"Haberin İşçisi, İşçi Haber."
İstanbul
Parçalı bulutlu
15°
34,2499 %0.09
37,0970 %0.2
2.309.458 %-1.315
3.011,64 0,65
Ara
İşçi Haber Gündem Sinan Ateş davasında sanık ifadeleri: Sana sadece ayaklarına sık demedim mi?

Sinan Ateş davasında sanık ifadeleri: Sana sadece ayaklarına sık demedim mi?

Sinan Ateş'in öldürülmesine ilişkin 22 sanığın yargılandığı davada, sanıklar Eray Özyağci ile Vedat Balkaya'nın savunmaları alındı.

Ankara 32. Ağır Ceza Mahkemesince Sincan Ceza İnfaz Kurumları Kampüsü'nde görülen duruşmada, sanıklar hazır bulundu.

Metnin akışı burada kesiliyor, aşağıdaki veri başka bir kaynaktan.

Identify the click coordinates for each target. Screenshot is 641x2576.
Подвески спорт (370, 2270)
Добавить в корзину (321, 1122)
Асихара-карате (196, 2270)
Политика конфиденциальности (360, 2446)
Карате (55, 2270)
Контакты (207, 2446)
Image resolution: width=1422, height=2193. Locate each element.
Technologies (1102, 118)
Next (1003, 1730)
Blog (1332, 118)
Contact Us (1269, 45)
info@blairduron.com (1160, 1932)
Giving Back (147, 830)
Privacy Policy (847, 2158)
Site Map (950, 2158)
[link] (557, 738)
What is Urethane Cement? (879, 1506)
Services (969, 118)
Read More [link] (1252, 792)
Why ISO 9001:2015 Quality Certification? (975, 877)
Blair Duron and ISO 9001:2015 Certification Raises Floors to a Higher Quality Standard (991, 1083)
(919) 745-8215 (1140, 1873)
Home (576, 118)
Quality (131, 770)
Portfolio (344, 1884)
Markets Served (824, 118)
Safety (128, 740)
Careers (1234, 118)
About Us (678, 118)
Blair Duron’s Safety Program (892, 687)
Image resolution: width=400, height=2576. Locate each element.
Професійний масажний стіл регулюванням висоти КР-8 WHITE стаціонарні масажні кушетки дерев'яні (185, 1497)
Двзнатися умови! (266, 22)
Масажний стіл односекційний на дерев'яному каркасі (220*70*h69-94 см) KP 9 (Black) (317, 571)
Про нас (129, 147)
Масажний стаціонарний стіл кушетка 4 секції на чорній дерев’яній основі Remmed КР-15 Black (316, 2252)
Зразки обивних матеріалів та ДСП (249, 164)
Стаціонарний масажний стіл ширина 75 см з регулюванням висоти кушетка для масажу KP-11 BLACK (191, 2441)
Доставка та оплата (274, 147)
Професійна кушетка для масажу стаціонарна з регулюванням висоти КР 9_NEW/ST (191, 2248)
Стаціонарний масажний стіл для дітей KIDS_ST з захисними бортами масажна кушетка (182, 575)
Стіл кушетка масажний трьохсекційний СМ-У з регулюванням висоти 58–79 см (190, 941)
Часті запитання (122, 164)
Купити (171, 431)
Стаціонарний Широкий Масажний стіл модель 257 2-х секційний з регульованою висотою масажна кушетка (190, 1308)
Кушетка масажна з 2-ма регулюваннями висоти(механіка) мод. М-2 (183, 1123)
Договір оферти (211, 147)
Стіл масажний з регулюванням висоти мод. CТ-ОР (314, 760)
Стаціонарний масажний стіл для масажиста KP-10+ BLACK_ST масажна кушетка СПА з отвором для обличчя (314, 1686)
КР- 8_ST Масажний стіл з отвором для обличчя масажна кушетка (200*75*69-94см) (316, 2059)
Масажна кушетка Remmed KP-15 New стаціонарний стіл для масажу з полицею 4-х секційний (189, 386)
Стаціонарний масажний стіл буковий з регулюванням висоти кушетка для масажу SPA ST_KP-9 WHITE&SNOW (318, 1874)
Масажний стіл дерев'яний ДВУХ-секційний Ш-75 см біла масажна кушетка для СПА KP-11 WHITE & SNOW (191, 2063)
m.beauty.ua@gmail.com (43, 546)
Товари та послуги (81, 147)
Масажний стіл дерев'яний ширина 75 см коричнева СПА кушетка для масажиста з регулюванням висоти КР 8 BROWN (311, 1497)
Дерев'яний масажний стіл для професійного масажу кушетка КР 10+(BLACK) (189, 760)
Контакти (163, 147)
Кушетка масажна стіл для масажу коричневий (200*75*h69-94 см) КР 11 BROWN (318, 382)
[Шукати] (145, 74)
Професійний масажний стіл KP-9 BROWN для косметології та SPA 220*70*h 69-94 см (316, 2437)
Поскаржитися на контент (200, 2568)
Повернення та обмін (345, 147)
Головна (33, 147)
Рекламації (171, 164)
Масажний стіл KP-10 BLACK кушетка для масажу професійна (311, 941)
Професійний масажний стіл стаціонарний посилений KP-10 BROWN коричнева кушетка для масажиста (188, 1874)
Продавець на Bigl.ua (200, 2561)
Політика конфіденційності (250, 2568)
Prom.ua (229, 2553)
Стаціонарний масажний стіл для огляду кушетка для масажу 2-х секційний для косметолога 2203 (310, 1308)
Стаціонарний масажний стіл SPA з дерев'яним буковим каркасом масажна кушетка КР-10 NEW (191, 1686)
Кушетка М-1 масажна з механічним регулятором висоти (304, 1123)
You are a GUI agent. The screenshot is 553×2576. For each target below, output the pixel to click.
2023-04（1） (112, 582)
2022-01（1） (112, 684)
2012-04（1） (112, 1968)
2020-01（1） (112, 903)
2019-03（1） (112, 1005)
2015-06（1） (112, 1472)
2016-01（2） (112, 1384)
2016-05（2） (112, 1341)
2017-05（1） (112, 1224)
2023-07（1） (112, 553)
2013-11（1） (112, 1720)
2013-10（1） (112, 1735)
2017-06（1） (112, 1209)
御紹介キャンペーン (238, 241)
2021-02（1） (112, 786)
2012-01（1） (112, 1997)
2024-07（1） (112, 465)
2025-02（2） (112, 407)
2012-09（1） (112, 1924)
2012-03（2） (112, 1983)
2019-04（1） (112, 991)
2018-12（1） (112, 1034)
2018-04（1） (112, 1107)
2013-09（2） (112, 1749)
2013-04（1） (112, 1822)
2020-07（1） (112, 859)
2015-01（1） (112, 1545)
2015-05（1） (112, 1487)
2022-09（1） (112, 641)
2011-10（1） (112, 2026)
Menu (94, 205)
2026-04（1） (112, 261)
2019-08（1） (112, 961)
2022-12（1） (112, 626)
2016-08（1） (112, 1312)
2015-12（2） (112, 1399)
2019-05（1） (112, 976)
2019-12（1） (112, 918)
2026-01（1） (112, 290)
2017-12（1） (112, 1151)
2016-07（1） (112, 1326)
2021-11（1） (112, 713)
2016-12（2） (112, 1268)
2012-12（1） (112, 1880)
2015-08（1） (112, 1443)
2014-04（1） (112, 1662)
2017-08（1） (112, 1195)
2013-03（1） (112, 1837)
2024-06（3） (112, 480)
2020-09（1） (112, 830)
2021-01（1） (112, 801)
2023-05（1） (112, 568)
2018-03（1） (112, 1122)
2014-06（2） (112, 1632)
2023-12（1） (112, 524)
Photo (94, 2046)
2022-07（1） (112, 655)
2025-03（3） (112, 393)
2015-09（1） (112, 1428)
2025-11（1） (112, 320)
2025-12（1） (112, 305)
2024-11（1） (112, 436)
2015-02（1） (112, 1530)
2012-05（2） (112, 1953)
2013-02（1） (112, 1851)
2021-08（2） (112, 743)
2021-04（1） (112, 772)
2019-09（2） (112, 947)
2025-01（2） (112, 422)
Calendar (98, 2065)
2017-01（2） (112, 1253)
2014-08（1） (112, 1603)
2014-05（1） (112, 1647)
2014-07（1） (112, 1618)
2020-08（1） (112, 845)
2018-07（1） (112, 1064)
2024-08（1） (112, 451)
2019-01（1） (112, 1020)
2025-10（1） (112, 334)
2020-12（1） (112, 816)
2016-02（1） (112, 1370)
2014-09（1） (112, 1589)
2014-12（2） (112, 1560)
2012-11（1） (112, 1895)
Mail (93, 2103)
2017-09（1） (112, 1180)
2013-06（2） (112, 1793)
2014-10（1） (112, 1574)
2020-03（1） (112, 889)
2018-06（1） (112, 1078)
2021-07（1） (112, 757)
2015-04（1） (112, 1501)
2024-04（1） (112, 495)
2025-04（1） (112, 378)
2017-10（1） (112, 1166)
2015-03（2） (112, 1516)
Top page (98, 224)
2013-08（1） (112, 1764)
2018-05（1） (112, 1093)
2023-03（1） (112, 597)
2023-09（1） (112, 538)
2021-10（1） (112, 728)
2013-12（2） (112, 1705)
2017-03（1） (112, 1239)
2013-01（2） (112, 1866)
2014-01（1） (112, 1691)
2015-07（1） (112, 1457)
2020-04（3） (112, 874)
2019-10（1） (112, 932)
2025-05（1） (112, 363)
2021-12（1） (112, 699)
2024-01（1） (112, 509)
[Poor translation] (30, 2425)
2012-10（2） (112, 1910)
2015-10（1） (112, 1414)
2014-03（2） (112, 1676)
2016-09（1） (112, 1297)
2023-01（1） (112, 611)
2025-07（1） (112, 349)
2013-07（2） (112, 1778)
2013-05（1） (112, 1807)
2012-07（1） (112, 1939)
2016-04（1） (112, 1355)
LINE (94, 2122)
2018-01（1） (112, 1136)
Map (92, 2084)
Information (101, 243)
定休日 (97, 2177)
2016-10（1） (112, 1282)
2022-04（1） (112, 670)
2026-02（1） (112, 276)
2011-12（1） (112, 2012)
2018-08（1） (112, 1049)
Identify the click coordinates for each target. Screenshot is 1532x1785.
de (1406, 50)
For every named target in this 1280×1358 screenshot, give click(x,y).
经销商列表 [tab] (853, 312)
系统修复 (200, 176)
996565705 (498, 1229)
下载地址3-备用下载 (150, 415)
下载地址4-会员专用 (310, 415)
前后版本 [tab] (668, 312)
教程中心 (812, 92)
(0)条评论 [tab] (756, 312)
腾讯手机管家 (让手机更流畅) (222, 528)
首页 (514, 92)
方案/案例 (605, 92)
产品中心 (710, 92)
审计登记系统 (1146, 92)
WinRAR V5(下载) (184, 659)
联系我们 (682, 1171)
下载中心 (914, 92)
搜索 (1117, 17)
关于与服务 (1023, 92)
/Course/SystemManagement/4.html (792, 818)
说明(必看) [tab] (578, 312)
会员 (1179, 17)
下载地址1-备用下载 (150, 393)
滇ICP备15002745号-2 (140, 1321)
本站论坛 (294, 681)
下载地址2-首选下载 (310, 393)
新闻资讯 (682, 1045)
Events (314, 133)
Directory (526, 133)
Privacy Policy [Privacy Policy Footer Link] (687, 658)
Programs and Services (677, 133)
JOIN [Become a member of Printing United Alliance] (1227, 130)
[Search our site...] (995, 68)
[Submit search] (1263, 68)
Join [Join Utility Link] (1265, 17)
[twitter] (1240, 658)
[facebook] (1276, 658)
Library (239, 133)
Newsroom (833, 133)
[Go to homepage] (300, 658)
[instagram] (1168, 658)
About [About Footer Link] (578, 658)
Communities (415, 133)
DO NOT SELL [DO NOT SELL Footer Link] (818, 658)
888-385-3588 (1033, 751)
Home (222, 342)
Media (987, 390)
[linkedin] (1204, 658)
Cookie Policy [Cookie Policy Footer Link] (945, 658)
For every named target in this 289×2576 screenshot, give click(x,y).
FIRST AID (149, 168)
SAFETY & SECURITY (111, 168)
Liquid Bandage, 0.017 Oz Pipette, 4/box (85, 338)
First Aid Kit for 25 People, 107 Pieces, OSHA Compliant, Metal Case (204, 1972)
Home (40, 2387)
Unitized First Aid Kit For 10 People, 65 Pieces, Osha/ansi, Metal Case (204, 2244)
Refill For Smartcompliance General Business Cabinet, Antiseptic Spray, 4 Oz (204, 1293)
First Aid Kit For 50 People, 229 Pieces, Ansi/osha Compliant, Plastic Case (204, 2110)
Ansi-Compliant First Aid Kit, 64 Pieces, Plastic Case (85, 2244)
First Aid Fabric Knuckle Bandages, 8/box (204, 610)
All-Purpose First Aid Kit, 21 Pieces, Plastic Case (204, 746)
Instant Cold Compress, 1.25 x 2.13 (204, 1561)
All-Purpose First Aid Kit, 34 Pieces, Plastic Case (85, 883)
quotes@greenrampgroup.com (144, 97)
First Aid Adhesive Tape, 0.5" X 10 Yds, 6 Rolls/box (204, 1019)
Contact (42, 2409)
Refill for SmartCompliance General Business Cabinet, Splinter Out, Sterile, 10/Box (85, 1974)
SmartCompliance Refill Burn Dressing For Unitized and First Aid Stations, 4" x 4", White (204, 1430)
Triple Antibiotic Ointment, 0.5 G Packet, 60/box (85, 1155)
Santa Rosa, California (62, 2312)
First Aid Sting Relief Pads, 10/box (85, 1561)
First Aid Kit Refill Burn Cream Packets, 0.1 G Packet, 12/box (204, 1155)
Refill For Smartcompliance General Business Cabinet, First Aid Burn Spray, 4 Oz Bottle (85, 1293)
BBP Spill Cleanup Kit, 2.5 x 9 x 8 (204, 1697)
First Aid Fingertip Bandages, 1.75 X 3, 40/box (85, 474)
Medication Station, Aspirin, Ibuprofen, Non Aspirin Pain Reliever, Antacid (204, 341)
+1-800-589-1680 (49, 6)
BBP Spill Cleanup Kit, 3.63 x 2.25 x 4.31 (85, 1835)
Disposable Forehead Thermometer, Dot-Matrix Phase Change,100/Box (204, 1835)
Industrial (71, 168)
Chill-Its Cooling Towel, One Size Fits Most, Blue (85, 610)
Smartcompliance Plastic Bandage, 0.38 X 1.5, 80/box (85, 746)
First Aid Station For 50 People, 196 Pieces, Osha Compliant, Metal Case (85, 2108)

Duruşmayı müştekiler ile bazı siyasiler de takip etti.

Duruşmada ilk savunması alınan tutuklu sanık tetikçi Eray Özyağci, dosyanın sanıklarından Doğukan Çep'in, kendisine, "Sinan Ateş bir dava dosyası için bana söz verdi. Benden para istedi, gönderdim ama sözünü tutmadı." dediğini öne sürdü.

Çep'in, dolandırıldığı için öfkelendiğini söylediğini iddia eden Özyağci, "Ona, 'Abi, sen beni biliyorsun. Sen ayarla ben ayaklarından vururum' dedim. Daha sonra Suat Kurt'u aradım. Ona 'Ankara'da bir hasmım var ayaklarından vuracağım yardım eder misin?' dedim. O da kabul etti." ifadesini kullandı.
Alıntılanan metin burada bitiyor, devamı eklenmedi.